The first problem is to identify the Krylov profile of such a matrix given $E,M,s,d$, i.e. the first rows of $K$ that form a basis spanning the subspace spanned by all the rows. As construction of such a matrix may be very costly for large parameters, the aim is to compute this without having to construct the full matrix.
The second problem is to compute a left kernel for $K$ in row-reduced echelon form.
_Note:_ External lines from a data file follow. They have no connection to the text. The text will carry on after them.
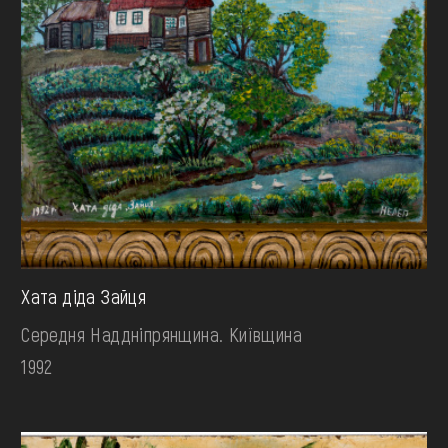
Хата діда Зайця
Середня Наддніпрянщина. Київщина
1992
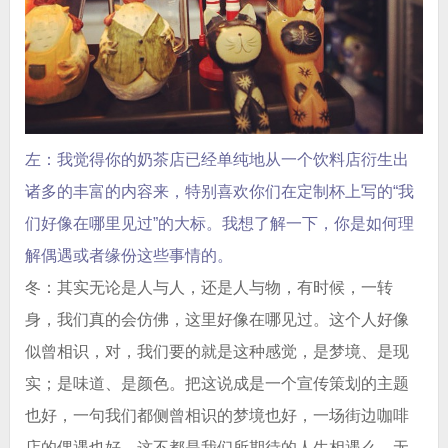
左：我觉得你的奶茶店已经单纯地从一个饮料店衍生出
诸多的丰富的内容来，特别喜欢你们在定制杯上写的“我
们好像在哪里见过”的大标。我想了解一下，你是如何理
解偶遇或者缘份这些事情的。
冬：其实无论是人与人，还是人与物，有时候，一转
身，我们真的会仿佛，这里好像在哪见过。这个人好像
似曾相识，对，我们要的就是这种感觉，是梦境、是现
实；是味道、是颜色。把这说成是一个宣传策划的主题
也好，一句我们都侧曾相识的梦境也好，一场街边咖啡
店的偶遇也好，这不都是我们所期待的人生相遇么，无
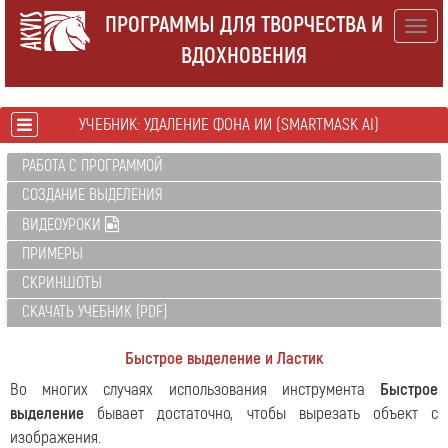
ПРОГРАММЫ ДЛЯ ТВОРЧЕСТВА И
Togg
ВДОХНОВЕНИЯ
navig
УЧЕБНИК: УДАЛЕНИЕ ФОНА ИИ (SMARTMASK AI)
РАБОТА С ПРОГРАММОЙ
СОЗДАНИЕ ВЫДЕЛЕНИЯ
ВИДЕОУРОКИ
ПРИМЕРЫ
СКРИНШОТЫ
СКАЧАТЬ УЧЕБНИК (PDF)
Быстрое выделение и Ластик
Во многих случаях использования инструмента
Быстрое
выделение
бывает достаточно, чтобы вырезать объект с
изображения.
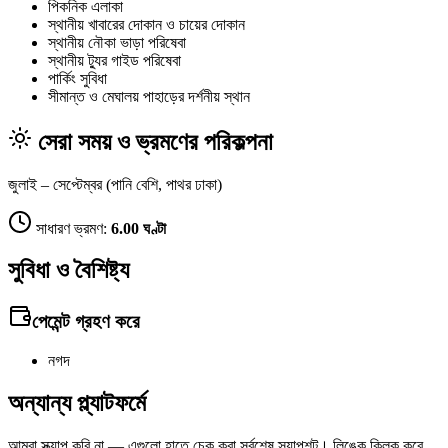
পিকনিক এলাকা
স্থানীয় খাবারের দোকান ও চায়ের দোকান
স্থানীয় নৌকা ভাড়া পরিষেবা
স্থানীয় ট্যুর গাইড পরিষেবা
পার্কিং সুবিধা
সীমান্ত ও মেঘালয় পাহাড়ের দর্শনীয় স্থান
সেরা সময় ও ভ্রমণের পরিকল্পনা
জুলাই – সেপ্টেম্বর (পানি বেশি, পাথর ঢাকা)
সাধারণ ভ্রমণ:
6.00 ঘণ্টা
সুবিধা ও বৈশিষ্ট্য
পেমেন্ট গ্রহণ করে
নগদ
অন্যান্য প্ল্যাটফর্মে
আমরা স্ক্র্যাপ করি না — এগুলো হাতে চেক করা সর্বশেষ স্ন্যাপশট। লিঙ্কে ক্লিক করে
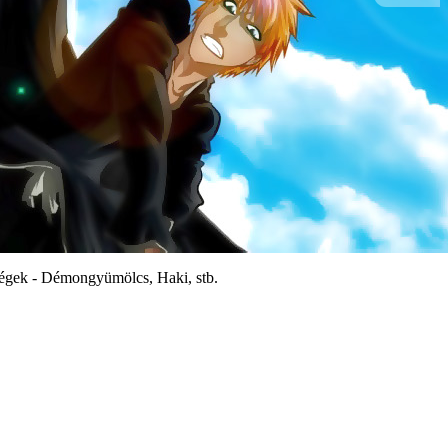
égek - Démongyümölcs, Haki, stb.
In the original paper, this is characterised as an $s$-minimal linear interpolation basis, considering the rows of $E$ as a set of elements of the $\mathbb{K}[x]$-module defined with multiplication matrix $M$.
Basic algorithm description

Computing the permutation

The permutation applied to the rows of $K^*$ to obtain $K$ is characterised by a sorting of the coordinates
$$\left((0,0),\dots,(m-1,0),(0,1),\dots,(m-1,1),\dots,(0,d),\dots,(m-1,d)\right)$$
first by $(i,j) \to s_i + j$, then by $(i,j) \to i$, both in ascending order.
It is also necessary to be able to identify the original $(i,j)$ coordinate given the row index in $K$.
For these two purposes the approach that achieves both simply is to compute the original pairs and assign each an index before sorting:
$$\left((0,0,0),\dots,(m-1,0,m-1),(0,1,m),\dots,(m-1,1,2m-1),\dots,(0,d,md),\dots\right)$$
.
I have added a helper function _krylov_row_coordinates that returns this list sorted.
Computing the Krylov matrix

The algorithm to compute the unshifted Krylov matrix $K^*$ is composed of two steps: computing the powers of $2$ of $M$ by repeated squaring, and computing the products $\begin{bmatrix}E\\EM\\EM^2\\\vdots\end{bmatrix}$ by multiplication by these powers of $M$.
Given the matrix $\begin{bmatrix}E\\\vdots\\EM^{2^j-1}\end{bmatrix}$ and $M^{2^{j-1}}$, the next step is computed inductively.
$$M^{2^j} = \left(M^{2^{j-1}}\right)^2$$
$$\begin{bmatrix}E\\\vdots\\EM^{2^{j+1}-1}\end{bmatrix} = \begin{bmatrix}\begin{bmatrix}E\\\vdots\\EM^{2^j-1}\end{bmatrix}\\\begin{bmatrix}E\\\vdots\\EM^{2^j-1}\end{bmatrix} M^{2^j}\end{bmatrix}$$
For a sufficiently large power, i.e. $2^j \geq \sigma$, $K^*$ is computed as a submatrix (using matrix_from_rows) of $\begin{bmatrix}E\\\vdots\\EM^{2^{j+1}-1}\end{bmatrix}$.
The permutation constructed via _krylov_row_coordinates is then applied to $K^*$ to give $K$.
Computing the naive Krylov basis (or row rank profile)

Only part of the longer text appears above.